The Life Plan team at Charlemont Free Methodist Church, in Wallaceburg, ON, had decided during their dream sessions to match their gifts and passions to outreach opportunities in their community. The team’s chair, Karen Kennedy, was able to put this idea into action over the last few weeks.
Karen is a quilter, and when COVID-19 hit she started making masks for family, friends, and everyone at her church. On March 29th Karen’s son’s girlfriend, who is an Intensive Care Unit nurse at University Hospital in London, ON, sent a photo of a cap with buttons on the sides and asked if Karen could make her one because the elastics from the mask she now had to wear for her twelve hour shift was hurting her ears. “That afternoon I sat down at my sewing machine and made two different styles. I dropped the caps off and the next day she took them into work and everyone loved them. That’s how this whole adventure started!”

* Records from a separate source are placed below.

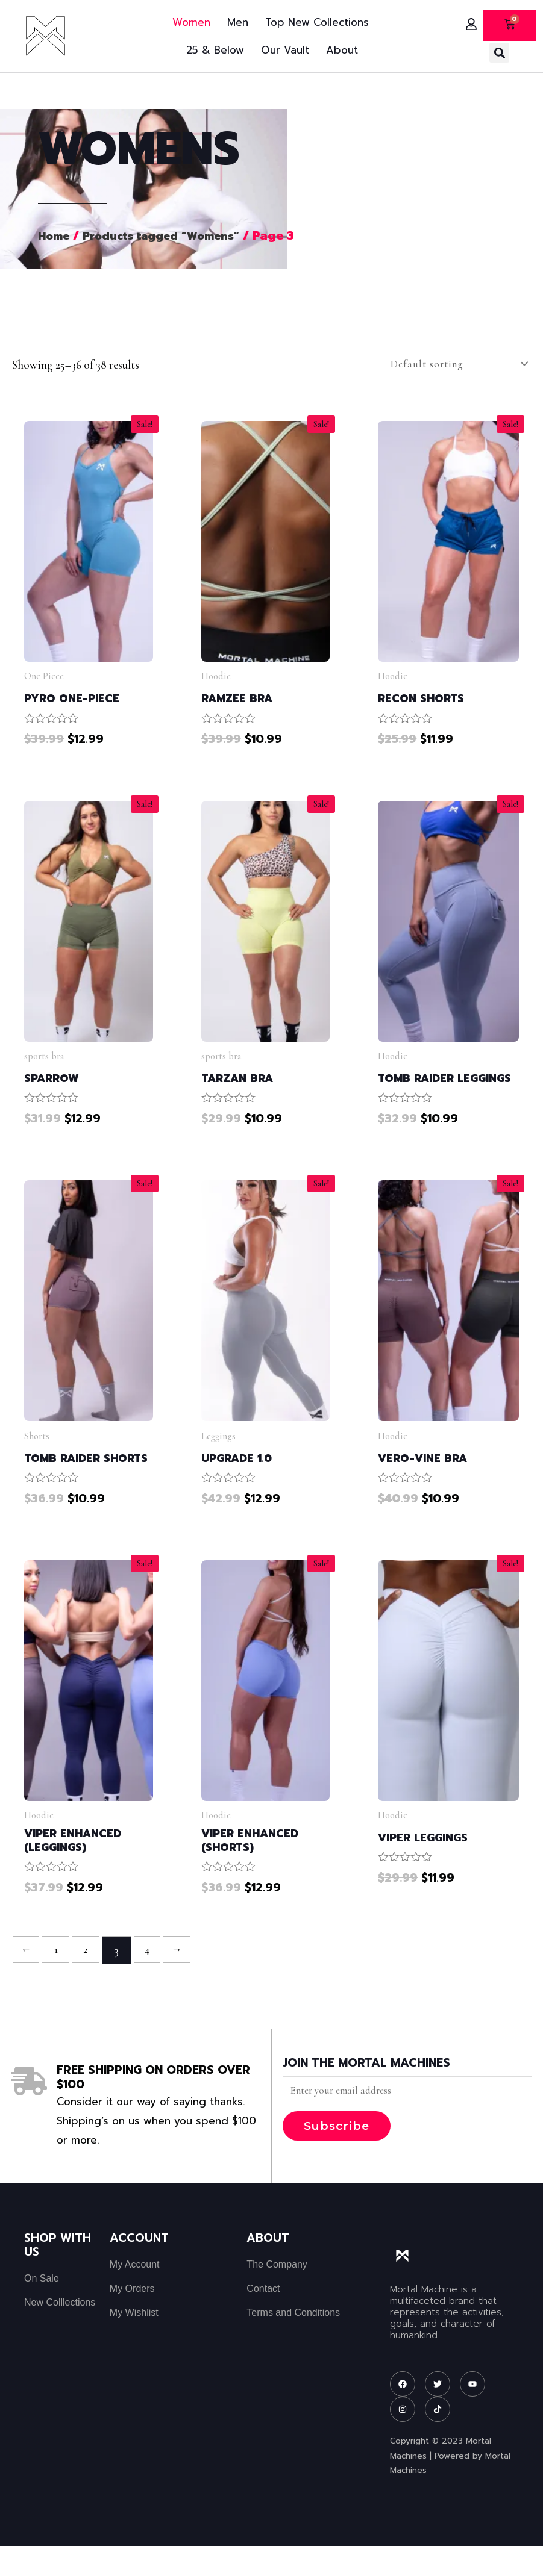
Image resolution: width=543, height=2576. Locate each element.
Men (237, 22)
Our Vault (285, 50)
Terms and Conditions (293, 2342)
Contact (263, 2318)
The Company (276, 2294)
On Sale (41, 2308)
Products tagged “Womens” (169, 235)
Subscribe (336, 2155)
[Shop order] (453, 364)
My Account (135, 2294)
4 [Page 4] (153, 1978)
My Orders (132, 2318)
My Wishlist (134, 2342)
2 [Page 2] (90, 1978)
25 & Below (215, 50)
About (342, 50)
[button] (499, 53)
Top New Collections (317, 22)
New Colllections (59, 2332)
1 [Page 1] (59, 1978)
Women (191, 22)
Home (55, 235)
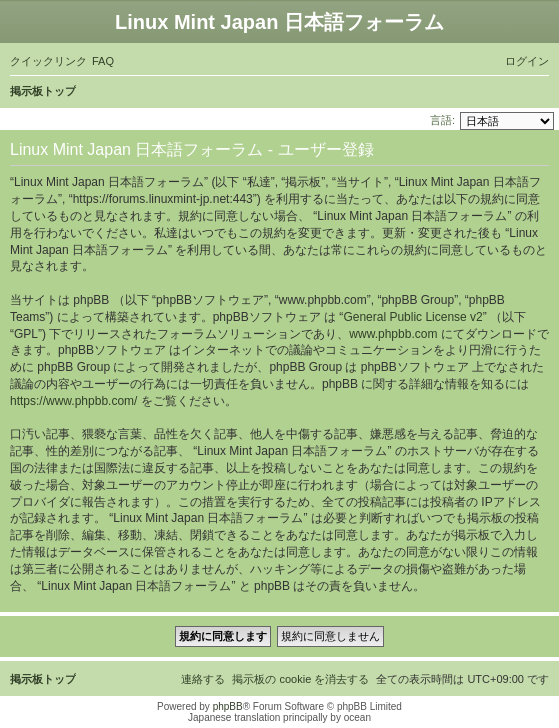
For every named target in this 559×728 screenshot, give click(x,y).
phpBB (228, 706)
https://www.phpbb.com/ (73, 401)
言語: (442, 120)
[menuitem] (103, 61)
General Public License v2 (412, 317)
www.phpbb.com (393, 334)
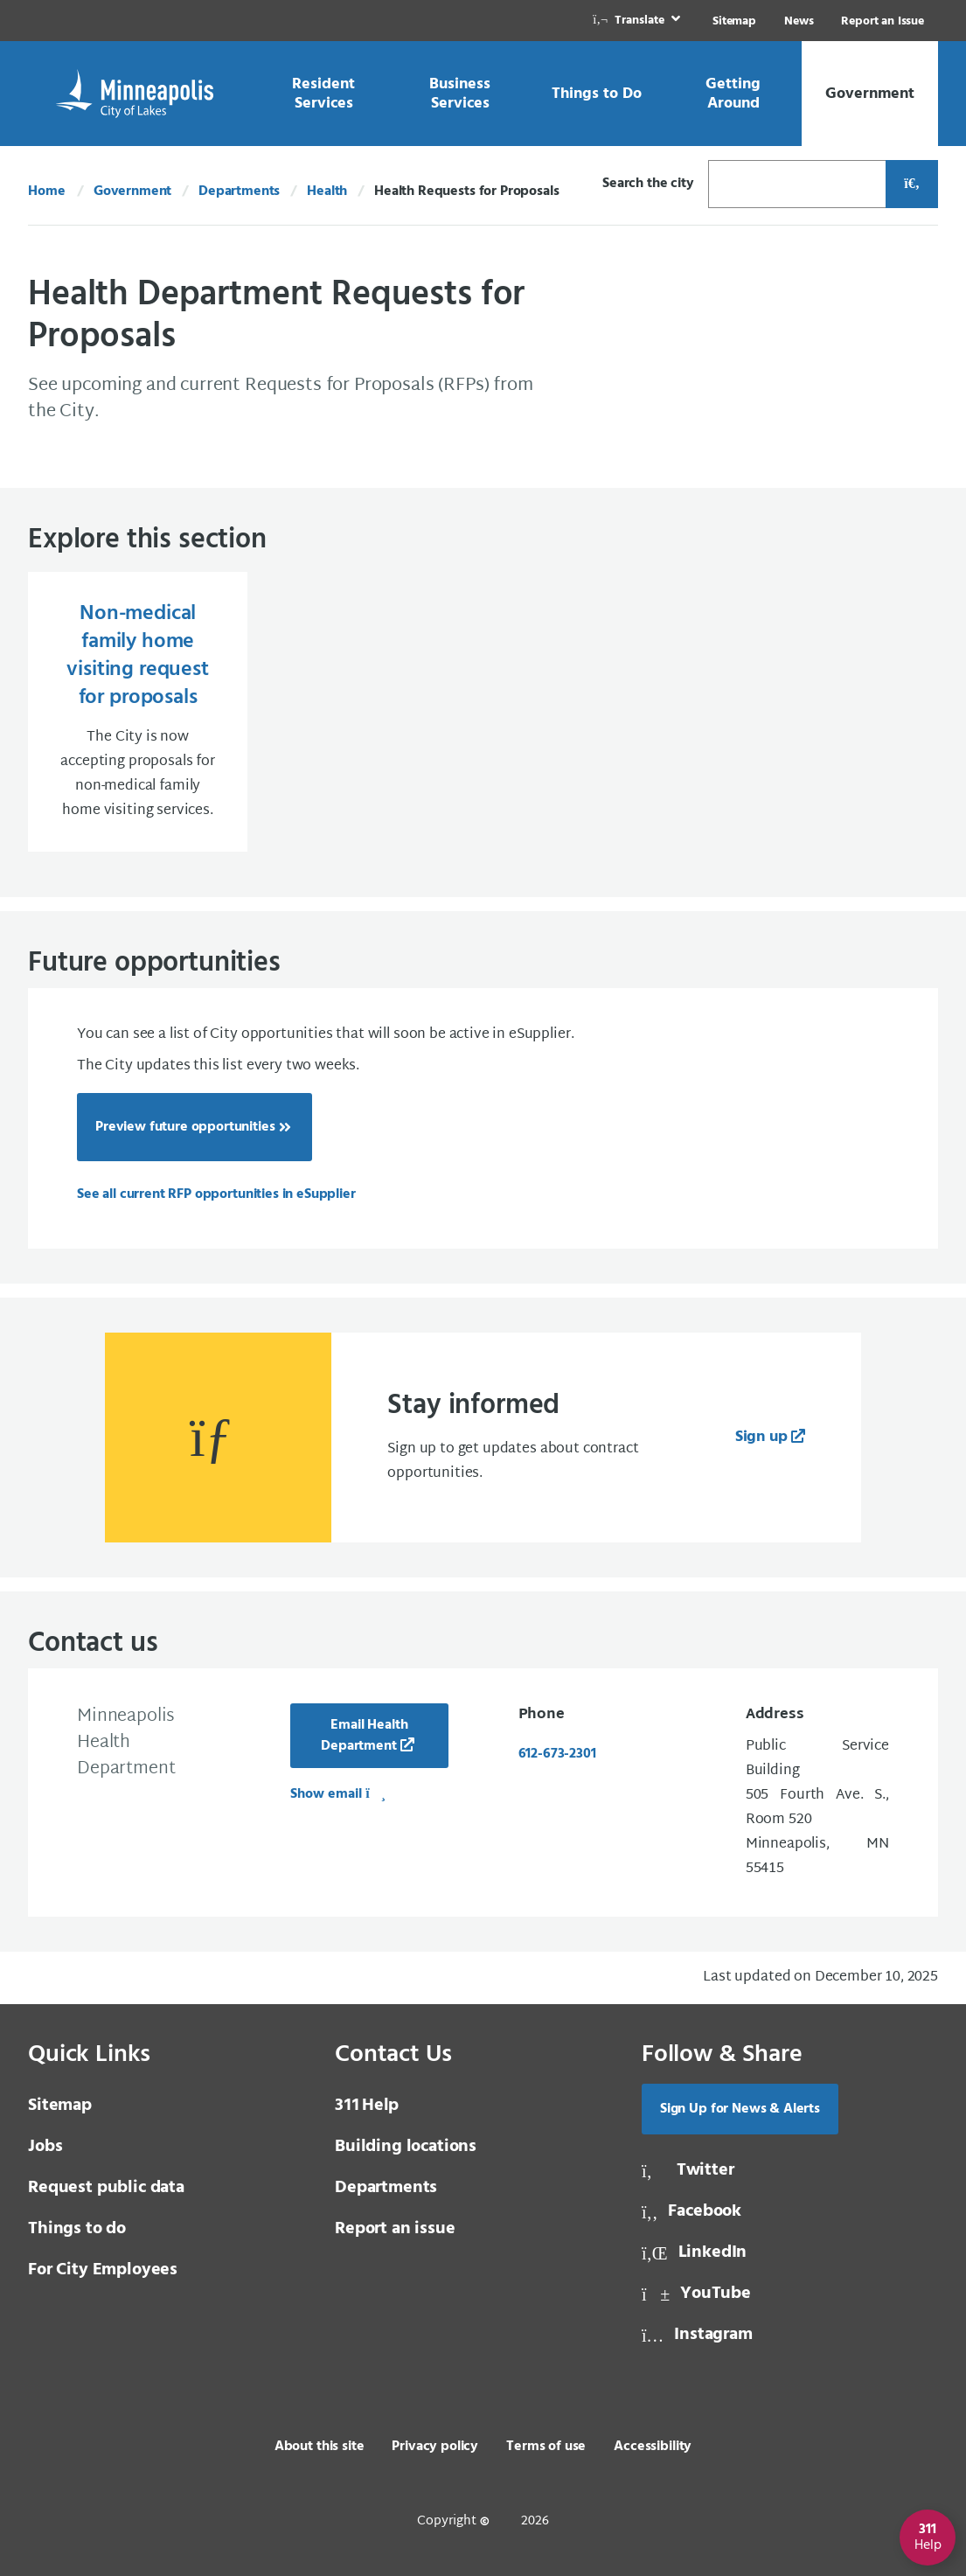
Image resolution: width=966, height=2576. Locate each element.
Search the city (648, 183)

Karen realized that anyone who had to wear a mask for an extended period of time were likely getting sore ears too, so she reached out to the group of women she sews with at Stitchers of Hope, a non-denominational missional sewing group who sew pajamas for women’s shelter in Chatham, ON, burp cloths, bibs, change pads, blankets for Mother’s Cupboard in Wallaceburg, clothing for Active Christians with a Mission, and reusable grocery bags for Knox Presbyterian Church’s soup cellar. “Everyone jumped on board as well as some of my friends. Some of the women sewed for a couple of hours a day, and others sewed all day, everyday.”
Word about the caps spread quickly, and soon Karen was receiving calls asking for both caps and masks. “We made caps and/or masks for the Chatham-Kent Health Alliance, our local Emergency Medical Services department, Bluewater Health, Leamington Hospital, Newbury Hospital, Community Living, and several local retirement residences and nursing homes. We made and gave away 1323 caps, 181 masks, and 30 mask tabs.”
Karen’s daughter works at Howard Mutual Insurance Company in Ridgetown, ON and when they learned what Karen and her team were doing, they gave a donation to help replenish the group’s fabric stash and supplies. Now that the caps and masks have all been delivered, Karen is still sewing but she has turned her attention back to quilting and making the occasional mask for someone who asks. This was an opportunity that definitely matched her passion and skill to a need in the community.